The Australian crashed at the Turn 5 hairpin in the closing stages of Saturday’s Q2 pole shootout session at Assen.
Having remounted to ride his bike back to pitlane, Miller was riding slowly on the racing line on the back straight exiting Turn 5 when Aprilia’s Vinales was coming through on his final time attack lap.
Vinales came extremely close to hitting Miller on his right side as the Australian looked over his left shoulder for oncoming traffic.
Though he immediately went to apologise to Vinales, Miller was still sanctioned by Race Direction and must serve a long lap penalty in Sunday’s race.
It marks the second-successive long lap penalty for Miller, after he was handed one for crashing under yellow flags in FP4 last weekend at the Sachsenring.
Ahead of the penalty announcement, Miller said he’d had no summons from Race Direction and felt he didn’t do anything wrong.
“I didn’t do anything wrong,” Miller said of the incident with Vinales.
“I did everything I could right.

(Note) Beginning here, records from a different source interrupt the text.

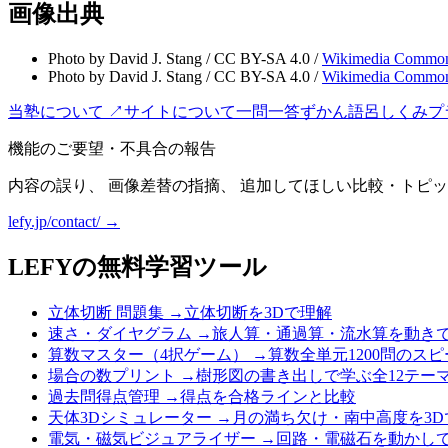
画像出典
Photo by David J. Stang
/
CC BY-SA 4.0
/
Wikimedia Common
Photo by David J. Stang
/
CC BY-SA 4.0
/
Wikimedia Common
当塾について ↗
サイトについて
一問一答
ずかん
語呂
しくみ
プ
機能のご要望・不具合の報告
内容の誤り、 画像差替の指摘、 追加してほしい比較・トピッ
lefy.jp/contact/ →
LEFYの無料学習ツール
立体切断 問題集
→
立体切断を3Dで理解
速さ・ダイヤグラム
→
旅人算・通過算・流水算を動き
算数マスター（4択ゲーム）
→
算数全単元1200問のス
場合の数プリント
→
樹形図の書き出しで学ぶ全12テー
過去問得点管理
→
得点を合格ラインと比較
天体3Dシミュレーター
→
月の満ち欠け・南中高度を3D
電気・磁気ビジュアライザー
→
回路・電磁石を動かし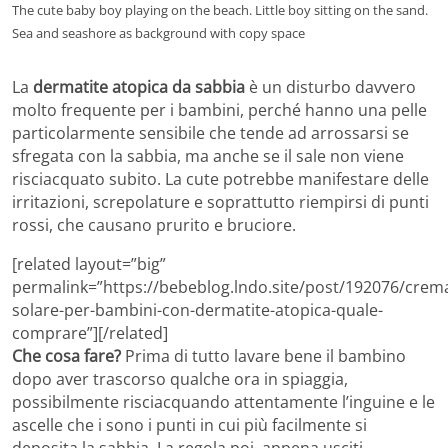
The cute baby boy playing on the beach. Little boy sitting on the sand.
Sea and seashore as background with copy space
La
dermatite atopica da sabbia
è un disturbo davvero
molto frequente per i bambini, perché hanno una pelle
particolarmente sensibile che tende ad arrossarsi se
sfregata con la sabbia, ma anche se il sale non viene
risciacquato subito. La cute potrebbe manifestare delle
irritazioni, screpolature e soprattutto riempirsi di punti
rossi, che causano prurito e bruciore.
[related layout=”big”
permalink=”https://bebeblog.lndo.site/post/192076/crem
solare-per-bambini-con-dermatite-atopica-quale-
comprare”][/related]
Che cosa fare?
Prima di tutto lavare bene il bambino
dopo aver trascorso qualche ora in spiaggia,
possibilmente risciacquando attentamente l’inguine e le
ascelle che i sono i punti in cui più facilmente si
deposita la sabbia. La regola poi, appena usciti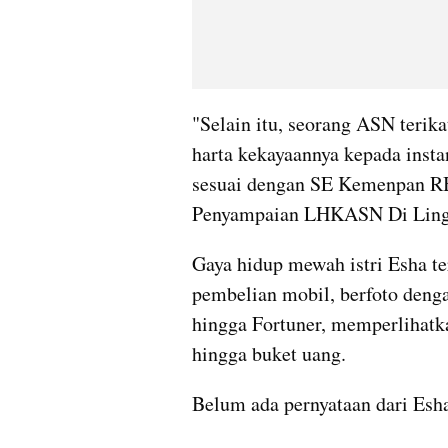
"Selain itu, seorang ASN terik
harta kekayaannya kepada ins
sesuai dengan SE Kemenpan RB
Penyampaian LHKASN Di Lingku
Gaya hidup mewah istri Esha ter
pembelian mobil, berfoto deng
hingga Fortuner, memperlihatka
hingga buket uang.
Belum ada pernyataan dari Esh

I pulled over to the left, I literally took off [after the crash], I was sat side saddle from push starting it.
“I had a footpeg that was [broken], I was just trying to load my foot up to make sure it [the peg] wasn’t going to snap when I put my full weight on it to get my leg over the other side of the bike.
“I got it over, I was already hard on the other side of the track and I looked to make sure I’m not in anyone’s way.

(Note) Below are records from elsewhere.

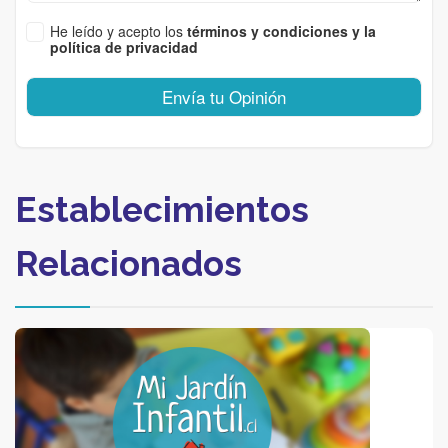
He leído y acepto los
términos y condiciones y la
política de privacidad
Envía tu Opinión
Establecimientos
Relacionados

“Vinales was there and there was nothing I could do.
“I understand the racing line pulls you out that way, but there was not much more I can do.
“I went to apologise because I know it was shit, but there was f***ing nothing I could do mate.”

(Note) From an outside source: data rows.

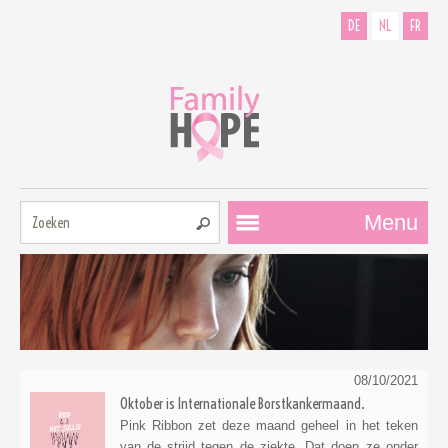
DE
NL
FR
Zoeken:
Menu
08/10/2021
Oktober is Internationale Borstkankermaand.
Pink Ribbon zet deze maand geheel in het teken
van de strijd tegen de ziekte. Dat doen ze onder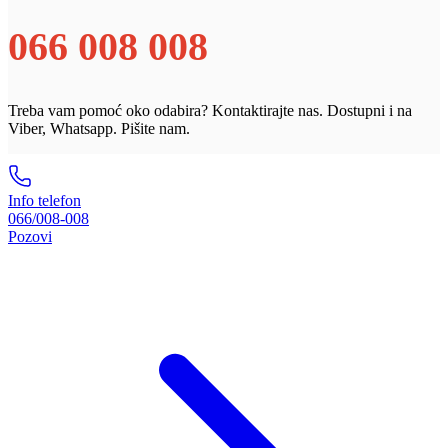
066 008 008
Treba vam pomoć oko odabira? Kontaktirajte nas. Dostupni i na
Viber, Whatsapp. Pišite nam.
Info telefon
066/008-008
Pozovi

Vinales said he had “no problem” with the incident as he was going to have that lap scrubbed anyway for setting through a yellow flag sector, but did concede he was “lucky” not to hit the Ducati rider.
Miller isn’t the only rider who has to serve a long lap penalty in Sunday’s Dutch GP, as Yamaha’s Franco Morbidelli was handed the same punishment for irresponsible riding in FP2.